Scott_Walker_primary_victory_2010 (1)

I read and mostly enjoyed Scott Walker’s new campaign biography. It is pretty good by the low standards of the genre. Walker is pretty clearly getting ready to run for president. Like Allahpundit said, Walker has the potential to appeal to both the Republican establishment and conservatives who identify with the Tea Party. Walker has balanced budget and shown that he can win over swing voters in a swing state. Walker’s run-ins with the Wisconsin government employee unions (and the furious response of the Democrats) has shown Tea Partiers that Walker is a fighter. And unlike other Tea Party fighters like Michele Bachmann and Ted Cruz, Walker has won his most high-profile fights. Walker has also avoided triangulating against his own party (unlike Chris Christie) and so doesn’t come across as a potential sellout.. Walker is a more polarizing and less charismatic figure than Christie, but of all the candidates, he is the one best positioned to draw voters from both the establishment and Tea Party voter pools.
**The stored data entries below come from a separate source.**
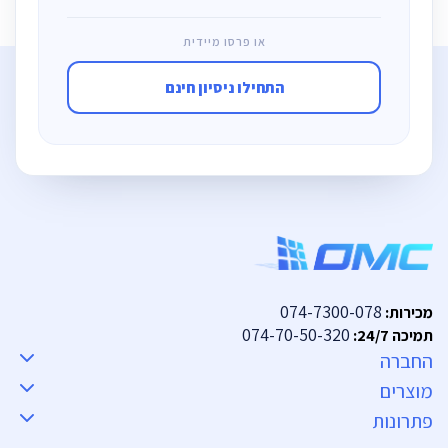
או פרסו מיידית
התחילו ניסיון חינם
074-7300-078
מכירות:
074-70-50-320
תמיכה 24/7:
החברה
מוצרים
פתרונות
That doesn’t mean there aren’t problems with a Walker candidacy. Walker faces the same problem that Henry Olsen diagnosed with Chris Christie. Walker and Christie both managed to maintain (or even improve) public services without raising taxes by reducing the compensation and changing the employment conditions of public employees. This meant that Walker and Christie were, in practice, able to act as champions of taxpayers and recipients of public services against the minority of public employees. At the national level, changing the terms of federal employment, reducing subsidies to the connected, and cutting waste are all worthwhile, but that will only get you so far. Our biggest budget problems have to do with old-age entitlements and the structure of health care financing for the working-aged. These are places where almost all of us pay something and almost all of us get something back. As Olsen said, national level problems are about how much people are going to tax and spend on themselves. Walker’s Wisconsin experience indicates that he can think through problems, embrace bold solutions and fight to enact his favored policies, but his federal agenda will have to be different than what we have seen so far.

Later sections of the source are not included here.